Then I see a cityscape of vertiginous skyscrapers, with no earth below. All these forms and volumes that pulse and metamorphose are defined by colours that change convulsively – the most intensely saturated greens and reds you can imagine, colours that seem solid, then burst into microscopic patterns of oranges, blacks, gold and misty white; all these colours bubble and whir at breakneck speed, as if you were in a particle accelerator.
But the most important part of the experience is that you do not know what is inside and outside your head. I saw a space, or rather an ever-changing succession of spaces, but these were independent of any actual material reality – they existed only in my head.
One critic has already claimed he had a mental orgasm in the chamber.
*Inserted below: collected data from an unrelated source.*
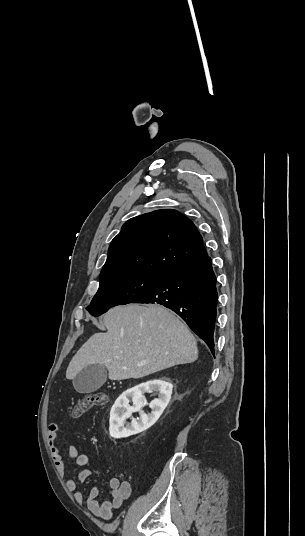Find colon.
<instances>
[{
  "label": "colon",
  "instance_id": "obj_1",
  "mask_svg": "<svg viewBox=\"0 0 305 536\" xmlns=\"http://www.w3.org/2000/svg\"><path fill=\"white\" fill-rule=\"evenodd\" d=\"M107 402V395L104 392H94L85 395L78 400L71 410V417L80 418L94 406L103 405Z\"/></svg>",
  "mask_w": 305,
  "mask_h": 536
}]
</instances>
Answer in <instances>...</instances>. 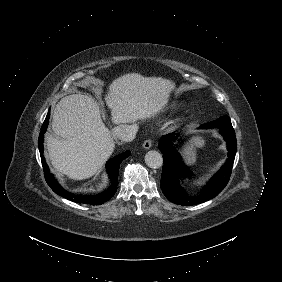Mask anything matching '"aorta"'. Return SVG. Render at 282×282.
Masks as SVG:
<instances>
[{
  "instance_id": "762f6f07",
  "label": "aorta",
  "mask_w": 282,
  "mask_h": 282,
  "mask_svg": "<svg viewBox=\"0 0 282 282\" xmlns=\"http://www.w3.org/2000/svg\"><path fill=\"white\" fill-rule=\"evenodd\" d=\"M144 160L146 165L151 168H159L163 163L161 154L156 150L148 151L144 156Z\"/></svg>"
}]
</instances>
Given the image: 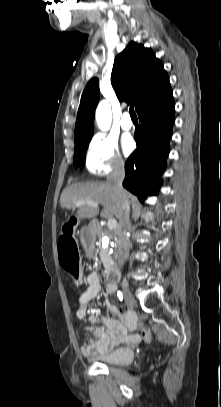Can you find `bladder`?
I'll return each mask as SVG.
<instances>
[{
  "mask_svg": "<svg viewBox=\"0 0 221 407\" xmlns=\"http://www.w3.org/2000/svg\"><path fill=\"white\" fill-rule=\"evenodd\" d=\"M135 358V351L131 347H119L104 354H97L92 359L111 366L129 365Z\"/></svg>",
  "mask_w": 221,
  "mask_h": 407,
  "instance_id": "1",
  "label": "bladder"
}]
</instances>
It would be nice to scoff but I feel that downplays the power of this mind-expanding work of art. Sessions are fully booked, which means we critics are just fuelling the already large numbers of disappointed visitors. The other works in the exhibition, free for all, are almost equally revelatory. Turrell is the mad scientist of postminimalism, and he’s on a roll.
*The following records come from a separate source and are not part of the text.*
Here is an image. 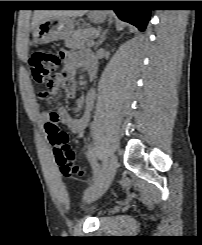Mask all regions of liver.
<instances>
[{
    "label": "liver",
    "instance_id": "6515ba94",
    "mask_svg": "<svg viewBox=\"0 0 202 245\" xmlns=\"http://www.w3.org/2000/svg\"><path fill=\"white\" fill-rule=\"evenodd\" d=\"M87 13V10H36L32 18V29H34L41 20L48 16L62 17H81Z\"/></svg>",
    "mask_w": 202,
    "mask_h": 245
}]
</instances>
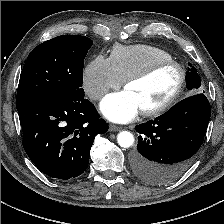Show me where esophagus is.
I'll use <instances>...</instances> for the list:
<instances>
[{"instance_id": "esophagus-1", "label": "esophagus", "mask_w": 224, "mask_h": 224, "mask_svg": "<svg viewBox=\"0 0 224 224\" xmlns=\"http://www.w3.org/2000/svg\"><path fill=\"white\" fill-rule=\"evenodd\" d=\"M121 129V127L120 126H117V125H110L109 126V130L111 131V132H113V131H119Z\"/></svg>"}]
</instances>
Manipulating light – and the viewer’s perception – with a blend of creativity and science, James Turrell creates art on a large scale and uses elemental materials to experiential ends. He is not using light to illuminate other things, he wants light itself to be the revelation. It is contemporary art like you’ve never seen before. His sensory environments, projections and constructions exist in a wide range of forms and locations, but their objective is the same: to embody light in order to enhance viewers’ awareness of their own perceptual faculties. His installations, pulsating with fields of colour so intense they all but penetrate the skin, are a definite assault on your photoreceptors, perceptions and interpretation of them.